— Task to carry out —
Scan the listing below. Copy each line that contains "connexion".

— Data for processing —
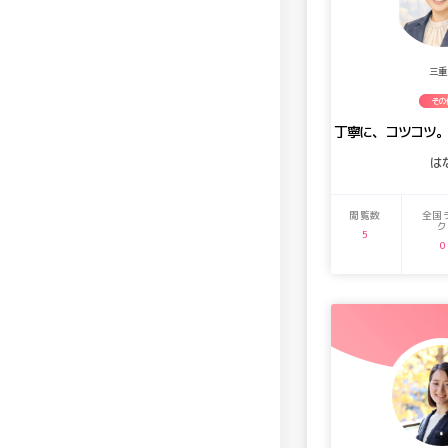
三重
その
丁寧に、コツコツ
は
閲覧数
全国
ク
5
0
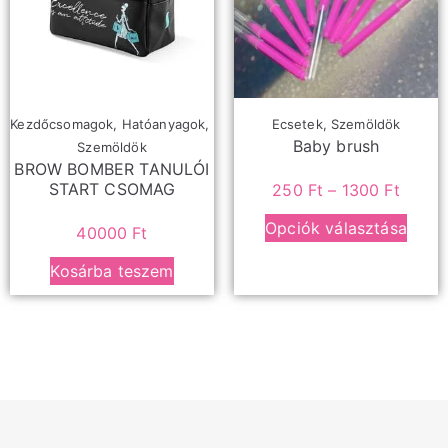
Kezdőcsomagok
,
Hatóanyagok
,
Ecsetek
,
Szemöldök
Baby brush
Szemöldök
BROW BOMBER TANULÓI
START CSOMAG
250
Ft
–
1300
Ft
Opciók választása
40000
Ft
Kosárba teszem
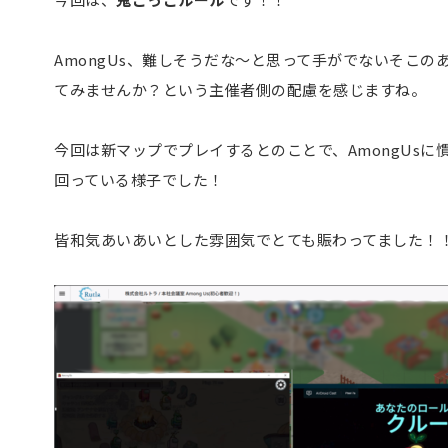
AmongUs、難しそうだな～と思って手がでないそこ
てみませんか？という主催者側の配慮を感じますね。
今回は新マップでプレイするとのことで、AmongUs
回っている様子でした！
皆和気あいあいとした雰囲気でとても賑わってました！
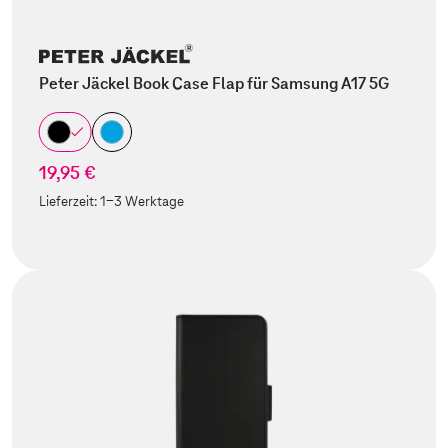
Peter Jäckel Book Case Flap für Samsung A17 5G
19,95 €
Lieferzeit:
1-3 Werktage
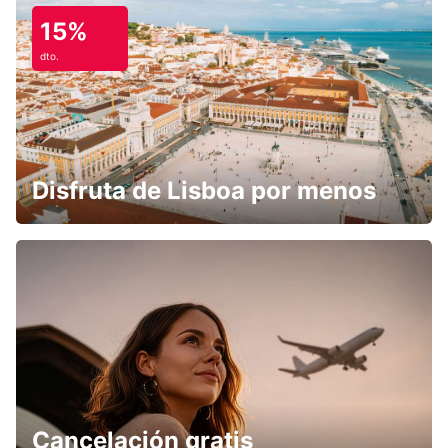
15%
dto.
Disfruta de Lisboa por menos
Cancelación gratis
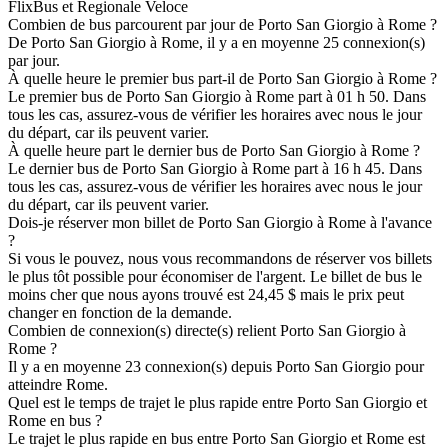
FlixBus et Regionale Veloce
Combien de bus parcourent par jour de Porto San Giorgio à Rome ?
De Porto San Giorgio à Rome, il y a en moyenne 25 connexion(s)
par jour.
À quelle heure le premier bus part-il de Porto San Giorgio à Rome ?
Le premier bus de Porto San Giorgio à Rome part à 01 h 50. Dans
tous les cas, assurez-vous de vérifier les horaires avec nous le jour
du départ, car ils peuvent varier.
À quelle heure part le dernier bus de Porto San Giorgio à Rome ?
Le dernier bus de Porto San Giorgio à Rome part à 16 h 45. Dans
tous les cas, assurez-vous de vérifier les horaires avec nous le jour
du départ, car ils peuvent varier.
Dois-je réserver mon billet de Porto San Giorgio à Rome à l'avance
?
Si vous le pouvez, nous vous recommandons de réserver vos billets
le plus tôt possible pour économiser de l'argent. Le billet de bus le
moins cher que nous ayons trouvé est 24,45 $ mais le prix peut
changer en fonction de la demande.
Combien de connexion(s) directe(s) relient Porto San Giorgio à
Rome ?
Il y a en moyenne 23 connexion(s) depuis Porto San Giorgio pour
atteindre Rome.
Quel est le temps de trajet le plus rapide entre Porto San Giorgio et
Rome en bus ?
Le trajet le plus rapide en bus entre Porto San Giorgio et Rome est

— Task result —
De Porto San Giorgio à Rome, il y a en moyenne 25 connexion(s)
Combien de connexion(s) directe(s) relient Porto San Giorgio à
Il y a en moyenne 23 connexion(s) depuis Porto San Giorgio pour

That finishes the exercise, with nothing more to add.